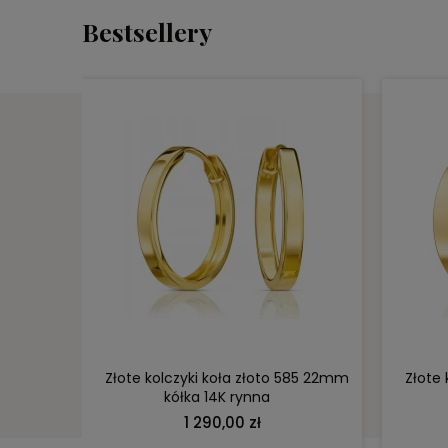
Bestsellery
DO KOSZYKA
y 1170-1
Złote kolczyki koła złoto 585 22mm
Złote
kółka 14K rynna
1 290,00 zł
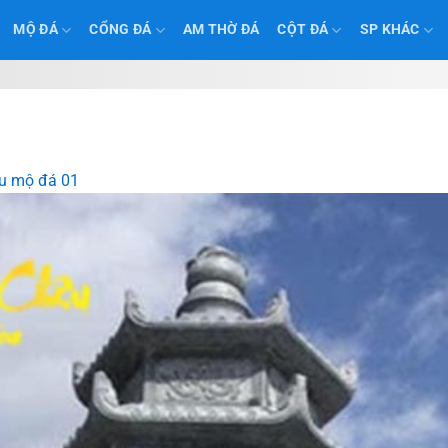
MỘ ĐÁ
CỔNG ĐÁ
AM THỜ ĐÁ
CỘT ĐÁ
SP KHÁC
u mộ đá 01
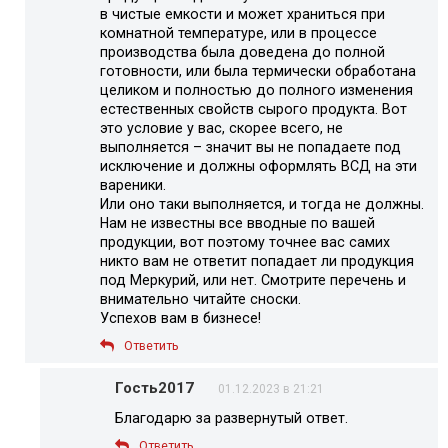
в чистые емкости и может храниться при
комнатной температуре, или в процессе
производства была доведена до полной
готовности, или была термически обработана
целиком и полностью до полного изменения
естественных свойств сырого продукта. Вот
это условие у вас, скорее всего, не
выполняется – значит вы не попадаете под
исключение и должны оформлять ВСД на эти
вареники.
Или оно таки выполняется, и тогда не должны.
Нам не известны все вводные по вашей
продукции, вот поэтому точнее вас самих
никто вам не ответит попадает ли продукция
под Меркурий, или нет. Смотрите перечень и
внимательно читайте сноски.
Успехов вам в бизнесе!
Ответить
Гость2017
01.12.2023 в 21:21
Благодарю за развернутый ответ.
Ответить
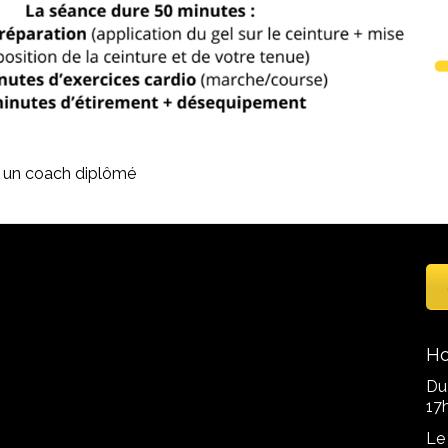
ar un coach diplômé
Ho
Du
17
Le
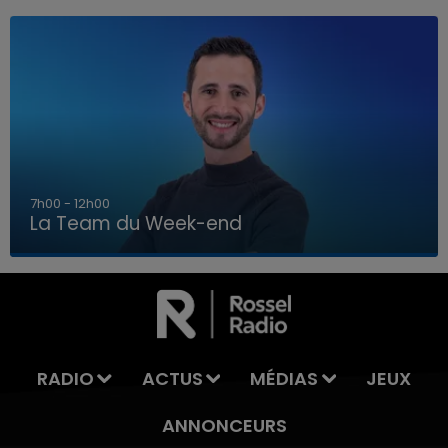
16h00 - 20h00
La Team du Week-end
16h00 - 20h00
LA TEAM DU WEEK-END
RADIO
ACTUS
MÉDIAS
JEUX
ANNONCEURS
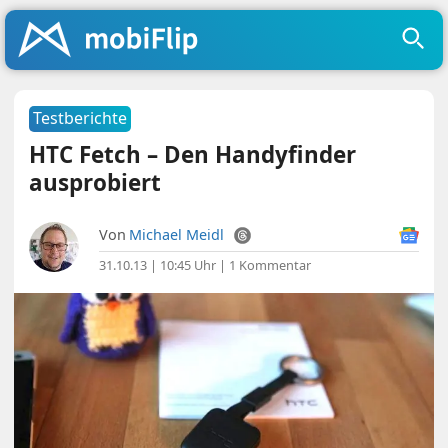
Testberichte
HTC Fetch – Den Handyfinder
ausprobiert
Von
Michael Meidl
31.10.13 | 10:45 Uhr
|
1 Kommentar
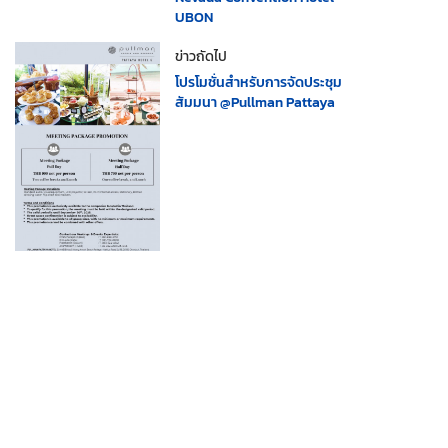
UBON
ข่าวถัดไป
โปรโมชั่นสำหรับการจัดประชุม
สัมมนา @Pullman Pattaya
==
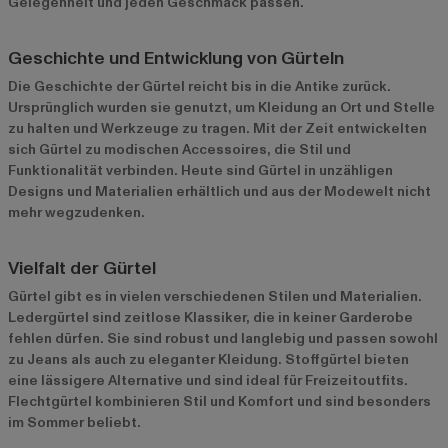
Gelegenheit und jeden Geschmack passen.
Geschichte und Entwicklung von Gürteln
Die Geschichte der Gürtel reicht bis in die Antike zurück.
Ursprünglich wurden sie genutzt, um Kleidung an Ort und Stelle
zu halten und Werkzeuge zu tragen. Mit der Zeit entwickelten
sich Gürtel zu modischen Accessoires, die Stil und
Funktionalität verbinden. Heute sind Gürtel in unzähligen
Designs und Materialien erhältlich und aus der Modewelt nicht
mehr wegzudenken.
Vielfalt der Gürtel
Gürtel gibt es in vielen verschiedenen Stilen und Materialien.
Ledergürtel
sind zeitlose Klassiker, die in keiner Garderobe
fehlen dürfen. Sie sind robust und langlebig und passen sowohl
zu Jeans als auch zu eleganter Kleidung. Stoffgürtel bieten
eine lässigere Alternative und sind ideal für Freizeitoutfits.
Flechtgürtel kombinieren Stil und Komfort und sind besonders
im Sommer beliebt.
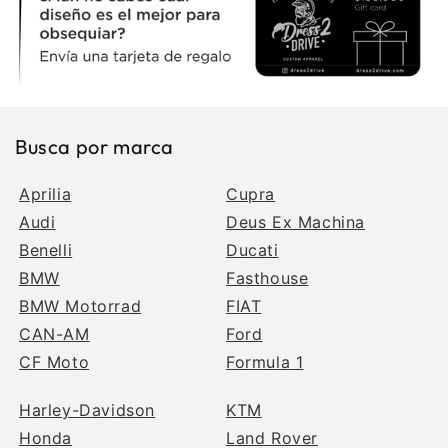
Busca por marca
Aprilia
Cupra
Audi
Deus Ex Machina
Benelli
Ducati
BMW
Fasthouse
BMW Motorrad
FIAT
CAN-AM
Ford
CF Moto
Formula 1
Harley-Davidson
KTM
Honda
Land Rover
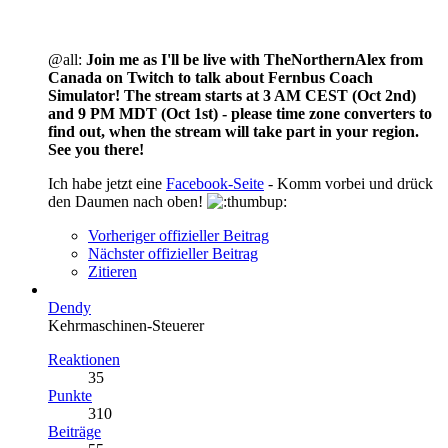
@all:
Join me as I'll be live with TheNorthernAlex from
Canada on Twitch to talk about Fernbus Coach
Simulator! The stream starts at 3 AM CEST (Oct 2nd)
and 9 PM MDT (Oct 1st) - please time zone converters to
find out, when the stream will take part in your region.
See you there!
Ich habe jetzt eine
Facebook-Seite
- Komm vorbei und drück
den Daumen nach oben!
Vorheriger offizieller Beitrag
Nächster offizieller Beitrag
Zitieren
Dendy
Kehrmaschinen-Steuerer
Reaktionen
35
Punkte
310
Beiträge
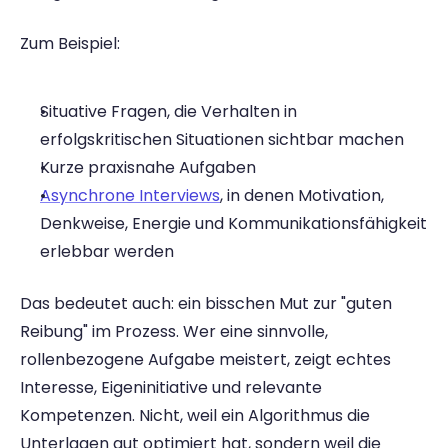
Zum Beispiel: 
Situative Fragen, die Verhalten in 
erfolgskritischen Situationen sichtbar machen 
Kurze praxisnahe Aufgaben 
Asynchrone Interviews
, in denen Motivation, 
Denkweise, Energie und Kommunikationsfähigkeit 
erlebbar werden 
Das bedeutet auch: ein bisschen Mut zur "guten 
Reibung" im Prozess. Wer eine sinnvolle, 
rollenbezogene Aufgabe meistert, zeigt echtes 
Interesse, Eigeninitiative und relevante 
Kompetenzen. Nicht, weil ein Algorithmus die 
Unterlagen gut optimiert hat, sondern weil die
==
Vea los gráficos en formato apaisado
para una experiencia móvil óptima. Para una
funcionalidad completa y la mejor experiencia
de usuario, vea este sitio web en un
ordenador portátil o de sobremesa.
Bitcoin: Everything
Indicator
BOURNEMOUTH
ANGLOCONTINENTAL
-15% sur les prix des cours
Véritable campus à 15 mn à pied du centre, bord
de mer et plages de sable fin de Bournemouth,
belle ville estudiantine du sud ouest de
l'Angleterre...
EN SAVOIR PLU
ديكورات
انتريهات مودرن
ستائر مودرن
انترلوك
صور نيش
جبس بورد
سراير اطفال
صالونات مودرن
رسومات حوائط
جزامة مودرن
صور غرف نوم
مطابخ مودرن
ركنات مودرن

WHAT IS REQUIRED: When a line in the data contains "experiencia", return it as written.

SOLUTION TO THIS TASK:
para una experiencia móvil óptima. Para una
funcionalidad completa y la mejor experiencia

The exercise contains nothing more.